LA HABANA, Cuba. -Después de dos semanas en que los vecinos de la zona organizaron una cola, durante el día y la noche, para cuando llegaran las papas, por fin arribó este lunes el primer camión cargado con el tubérculo al mercado agropecuario estatal La Piña, ubicado en el municipio Cerro.
¡Se podrán imaginar lo que se formó cuando la noticia comenzó a circular de boca en boca! La avalancha de personas que llegaron al lugar casi desbarata la cola previamente formada. Hombres, mujeres, ancianos y niños salieron a toda velocidad de sus casas, con el temor de que hubiesen traído pocos sacos de esta vianda tan versátil, la que no prueban desde hace aproximadamente un año. Hasta varios trabajadores de los centros laborales más cercanos— entre ellos la Unión Nacional de Ferrocarriles, y la Escuela de Economía de Ayestarán— dejaron sus ocupaciones y corrieron también hacia La Piña.
Se trata de una situación que se repite año tras año, después que las autoridades sacaron la papa de la libreta de racionamiento y liberaron su venta. Pero, a diferencia de otros renglones del agro como los plátanos, la malanga, el boniato y la yuca, la papa no puede venderse en los mercados de oferta-demanda operados por los particulares. Su único comercializador es el Estado, que la sitúa en un limitado número de placitas, y la vende a un peso cubano la libra, un precio muy alejado de lo que indican las fluctuaciones del libre mercado. La venta está limitada a 10 libras por persona, pero hay quienes “convencen” a los empleados del mercado para que les vendan más cantidad, y así comprar para sus familiares, o llenar varias jabas para revender posteriormente la papa a aquellas personas que no deseen enrolarse en una cola tan temeraria.
Conversamos con una señora de la tercera edad que salía del mercado con sus 10 libras de papa. Lucía extenuada, pero satisfecha tras lograr su propósito. “Imagínese, que mi familia llevaba 15 días en la cola para no perder el turno que nos dieron. Yo garantizaba la cola por el día, y mi esposo y mi yerno lo hacían de noche y madrugada. Porque nosotros no tenemos dinero para comprarles la papa a los revendedores, que te piden dos dólares por la misma bolsa que te venden en la placita— cinco veces por encima del precio oficial—, ni tampoco, por supuesto, podemos ir a la shopping de Carlos III y adquirir un paquete de papas prefritas que vale 7,50 dólares. Oiga, eso es más de la mitad de mi jubilación mensual”.

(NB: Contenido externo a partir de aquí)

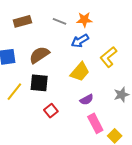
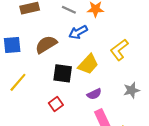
blue arrow: (80, 41) -> (78, 32), moved
black square: (39, 83) -> (63, 73), moved

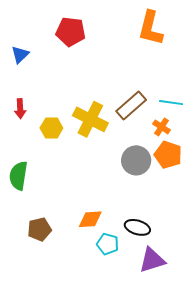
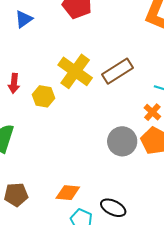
brown rectangle: (131, 106) -> (118, 71), moved
red arrow: (20, 109) -> (14, 83), moved
yellow cross: (90, 119) -> (75, 71), moved

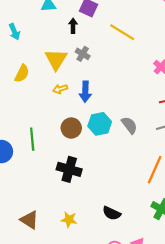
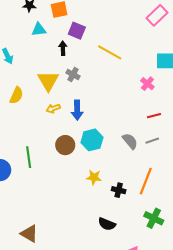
gray semicircle: (129, 125) -> (130, 141), moved
black cross: (69, 169) -> (119, 190), moved, size x0.6
yellow star: (69, 220) -> (94, 177), moved

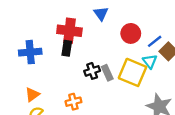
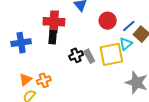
cyan triangle: (150, 61) -> (126, 44), turned 32
yellow square: (133, 72) -> (111, 54), turned -30
orange cross: (73, 102) -> (44, 80), moved

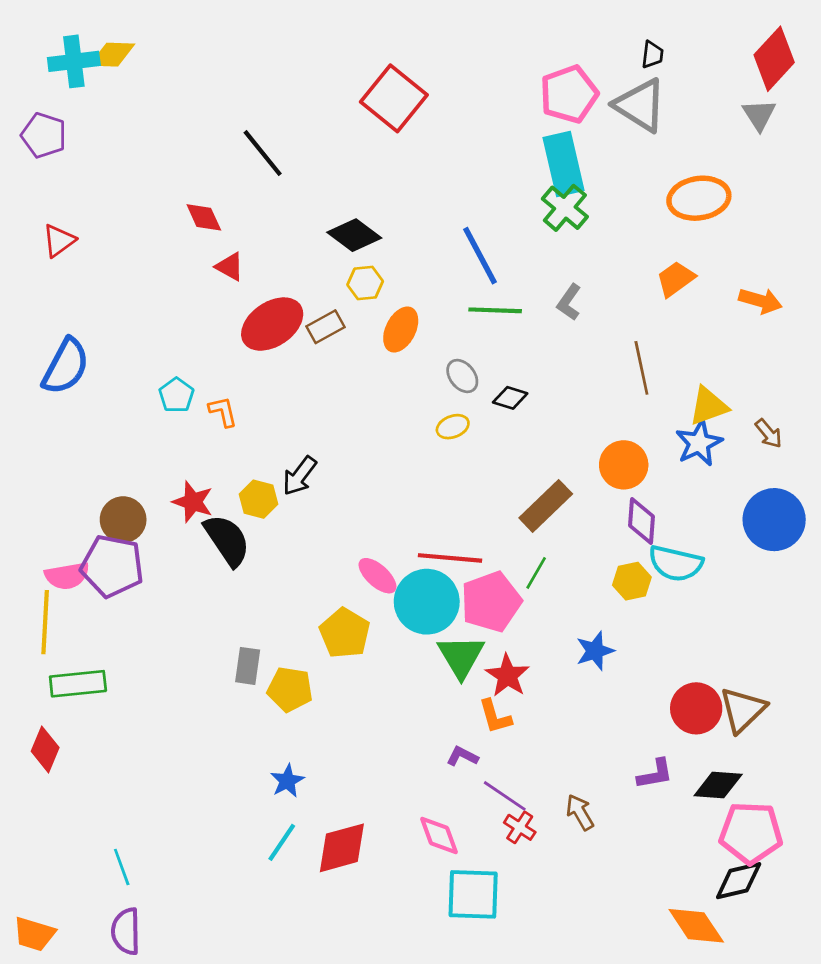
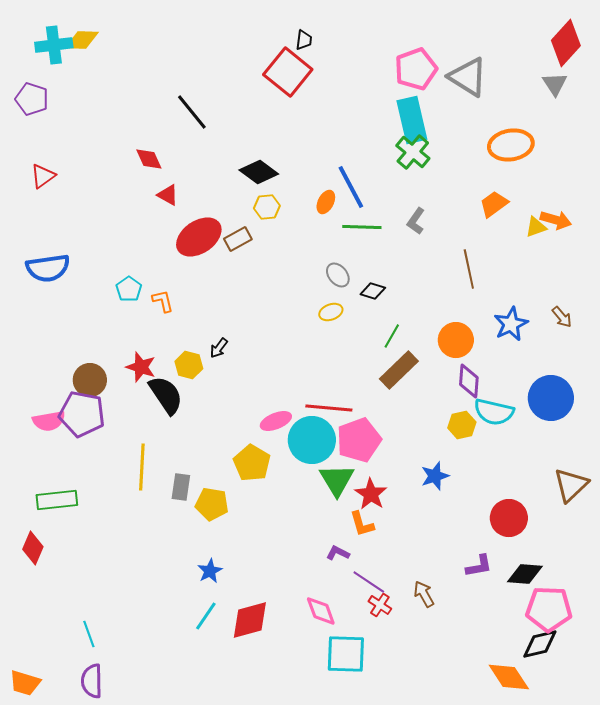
black trapezoid: (652, 55) -> (304, 40), moved
orange ellipse: (401, 330) -> (326, 202), moved, size x0.7
blue semicircle: (66, 366) -> (48, 268), turned 54
yellow triangle: (708, 406) -> (536, 227), moved, size x0.7
black arrow: (300, 476) -> (219, 348), size x0.7
blue circle: (774, 520) -> (551, 398), moved
green line: (536, 573) -> (392, 336), moved
pink ellipse: (377, 576) -> (276, 421), turned -64
yellow line: (45, 622) -> (142, 467), moved
brown triangle: (743, 710) -> (571, 485), moved

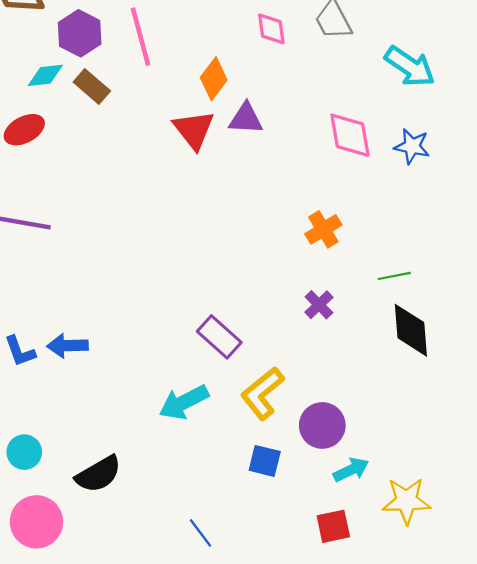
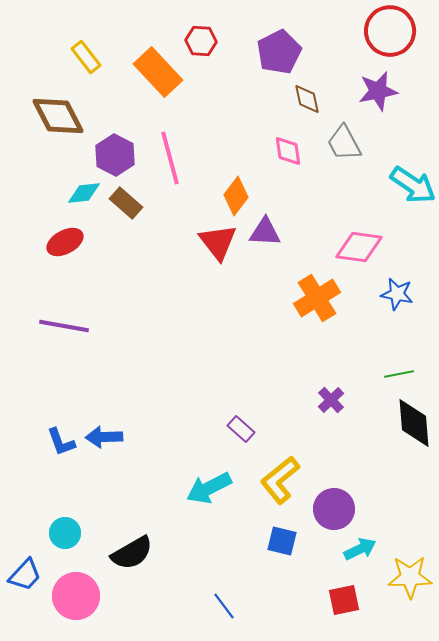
pink diamond: (350, 135) -> (359, 247), turned -72
blue star: (412, 146) -> (397, 294), moved
orange cross: (323, 229) -> (317, 298), moved, size x1.4
purple rectangle: (219, 337) -> (241, 429), size x0.7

Otra mujer, ésta más joven, miraba la cola desde la acera de enfrente, y comentaba ser amante de las papas fritas, o de una buena tortilla de papas, pero por nada del mundo se metía en semejante matazón. Seguiría comiendo las tortillas de huevo y cebollas solamente. Y también aportaba una sugerencia: “Debían poner nuevamente la papa por la libreta de abastecimientos. Ha sido un disparate venderlas por la libre, ya que así solo la pueden comprar los coleros y los ricos. Con la libreta sabíamos que, aunque fuera una vez al año, teníamos la papa asegurada”. Y cuando se alejaba dejó escapar una frase que solo escuchamos los que estábamos cerca de ella: “Por supuesto, los Machado Ventura y los Díaz Canel no tienen que pasar tanto trabajo para comerse un plato de papas fritas”.
De continuar viniendo las papas a La Piña, es probable que un nuevo voceador se incorpore a los que en mi barrio anuncian su mercancía desafiando a policías e inspectores. Así, a las galletas con sabor a mantequilla, los tamales, las señoritas de vainilla y el maní garapiñado, se unirían las jabas de papa.